Laura Trimble Elbogen et Alexis Zamlich, deux assistantes, ont détaillé des incidents survenus en 2009, alors qu’elles étaient âgées respectivement de 24 et 22 ans. La première, recrutée depuis peu, avait été invitée dans l’appartement de M. Meier à New York pour fêter son embauche. « Quand elle est arrivée, raconte le New York Times, il lui a offert un verre de vin, lui a montré des photographies de femmes nues qu’il avait prises et lui a ensuite demandé de se déshabiller. » Après avoir fait part de cette expérience à sa direction, elle a été mise à pied dans le cadre de ce que l’entreprise lui a présenté, dit-elle, comme la conséquence d’« une réduction des effectifs ».

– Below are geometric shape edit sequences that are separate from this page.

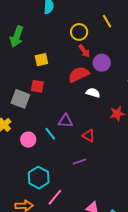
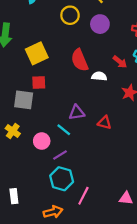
red arrow: (84, 51) -> (120, 62), moved
yellow square: (41, 60) -> (37, 53), size x1.5
purple circle: (102, 63) -> (100, 24), moved
red semicircle: (79, 74) -> (80, 60), turned -75
purple line: (79, 162) -> (60, 155), moved

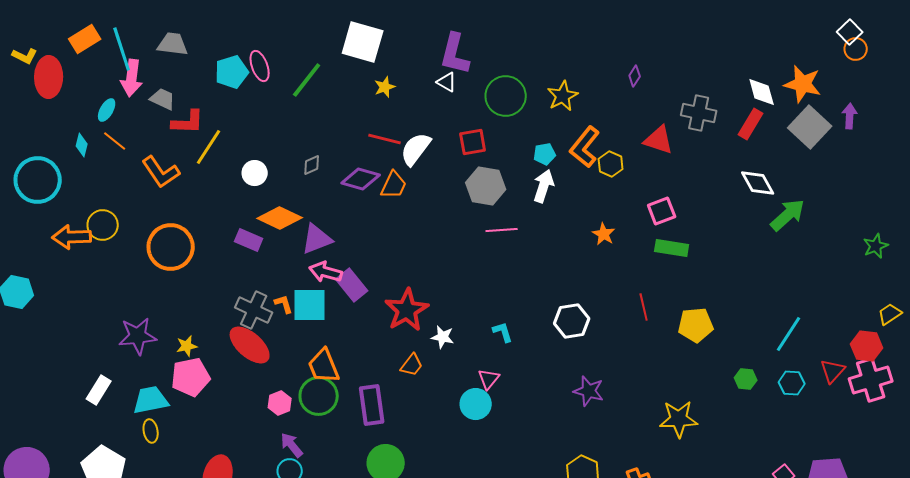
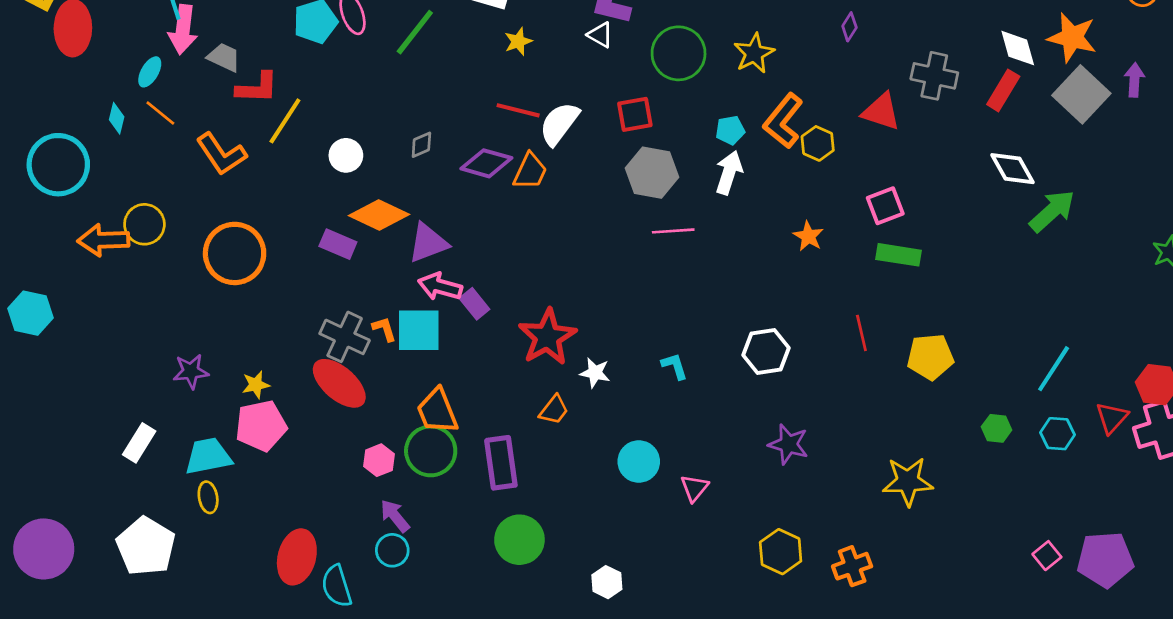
purple rectangle: (352, 285) -> (474, 304), size x0.7
purple star: (138, 336) -> (191, 371), size x0.7
pink triangle: (489, 379) -> (694, 488), moved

Mme Zamlich a également été invitée à travailler, chaque vendredi, dans l’appartement de M. Meier pour aider à la conception de collages de l’architecte qui comprenaient, notamment, des images d’organes génitaux féminins. A une occasion, il a baissé son pantalon devant elle, ce qui lui a fait quitter l’appartement. Elle a révélé ce qui s’était passé à d’autres collègues femmes ainsi qu’à des associés de l’entreprise. Elle aurait reçu un règlement judiciaire de 150 000 dollars (121 300 euros) assorti d’un accord de confidentialité lui interdisant d’évoquer les circonstances de son départ.
Peignoir ouvert
« Nous avons fait tout ce que nous pouvions pour examiner les réclamations [de Mmes Elbogen et Zamlich] et mettre en place une politique et une formation solides sur le harcèlement sexuel, a déclaré le directeur de l’exploitation de l’agence entre 2003 et 2010, Scott Johnson. Tout le monde y a participé, y compris Richard. »

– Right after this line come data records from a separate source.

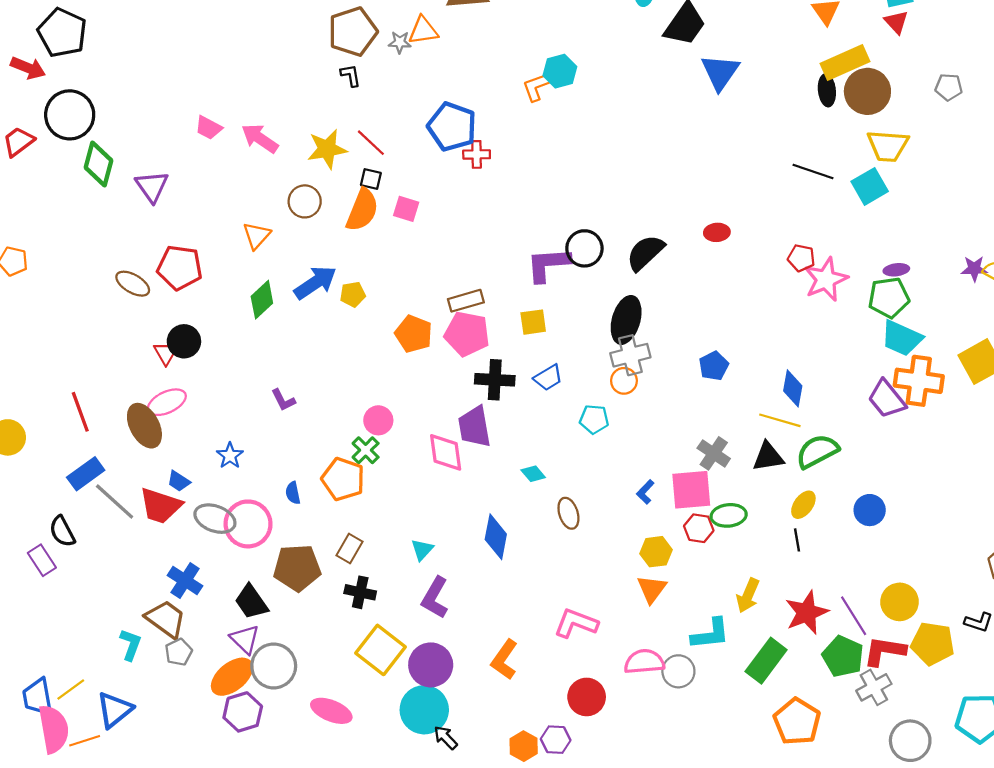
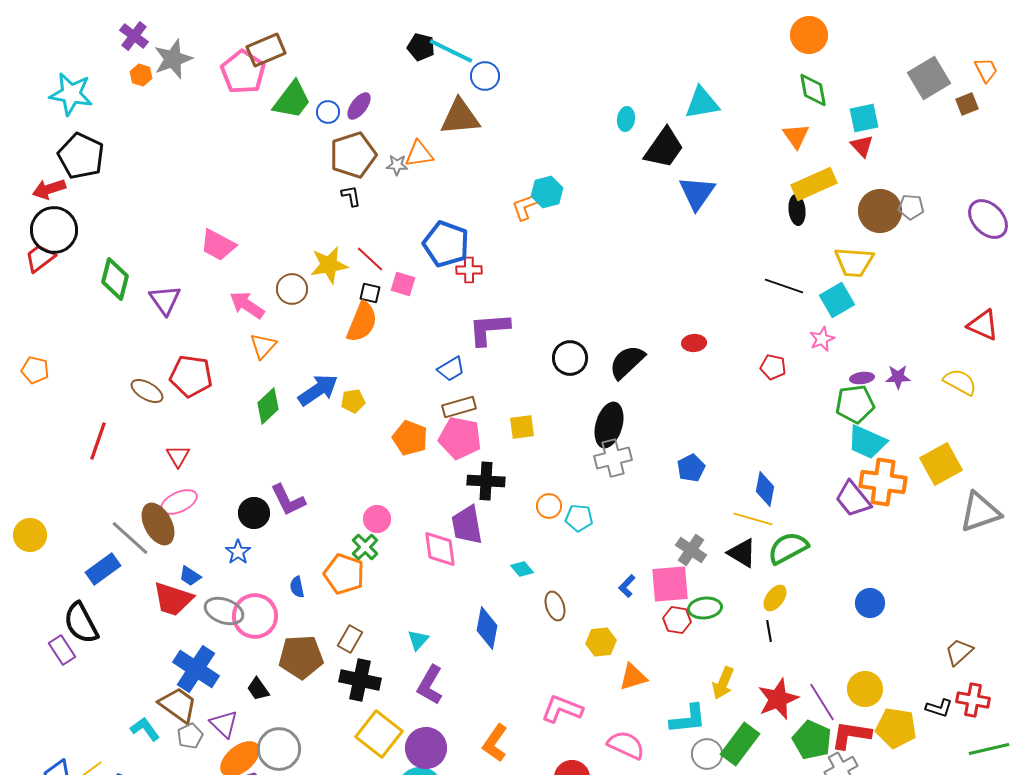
red arrow: (28, 68) -> (49, 189), turned 140
brown circle: (867, 91) -> (880, 211), moved
black circle: (70, 115) -> (54, 230), moved
pink trapezoid: (209, 128) -> (218, 245), size x1.4
pink arrow: (260, 138) -> (247, 305), moved
brown circle: (305, 201) -> (292, 289), moved
pink square: (406, 209) -> (403, 284), moved
purple L-shape: (548, 264) -> (489, 329), moved
purple star: (974, 269) -> (898, 377), moved
pink star: (826, 279) -> (822, 339), moved, size x0.6
black circle: (184, 341) -> (254, 513), moved
blue trapezoid: (548, 378) -> (451, 369), moved
orange circle: (624, 381) -> (549, 506), moved
purple L-shape: (283, 400) -> (288, 500), size x1.5
red line: (80, 412) -> (98, 441), moved, turned 39
black triangle: (768, 457) -> (742, 553), turned 40
gray line: (115, 502) -> (130, 538), moved
blue circle: (870, 510) -> (870, 603), moved
black semicircle: (62, 531) -> (81, 623), size x1.4
yellow hexagon: (656, 552) -> (601, 642), moved
blue cross: (185, 581) -> (196, 669), size x1.4
orange triangle: (652, 589) -> (633, 677), turned 36
black cross: (360, 592) -> (360, 680), size x1.4
black trapezoid: (251, 602) -> (258, 689), size x0.7
purple triangle: (245, 639) -> (224, 724), moved
cyan L-shape: (131, 645) -> (145, 729), turned -56
pink semicircle: (644, 662) -> (626, 745), turned 30
gray circle: (678, 671) -> (707, 754), moved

Stella Lee, autre femme citée par le quotiden, a, elle, commencé à travailler pour Richard Meier en 2000. Mise en garde contre les agissements de l’architecte par la directrice de la communication de l’agence, Lisetta Koe, la jeune femme a consigné par mail le détail des situations auxquelles elle a été confrontée. Ainsi, arrivant à peine dans l’appartement de l’architecte, elle avait trouvé ce dernier vêtu d’un simple peignoir ouvert lui permettant d’exhiber son sexe. Mme Lee dit avoir été « pétrifiée ». Plus tard dans la journée, il l’invitera à se rendre avec lui dans son sauna, ce qu’elle refusera.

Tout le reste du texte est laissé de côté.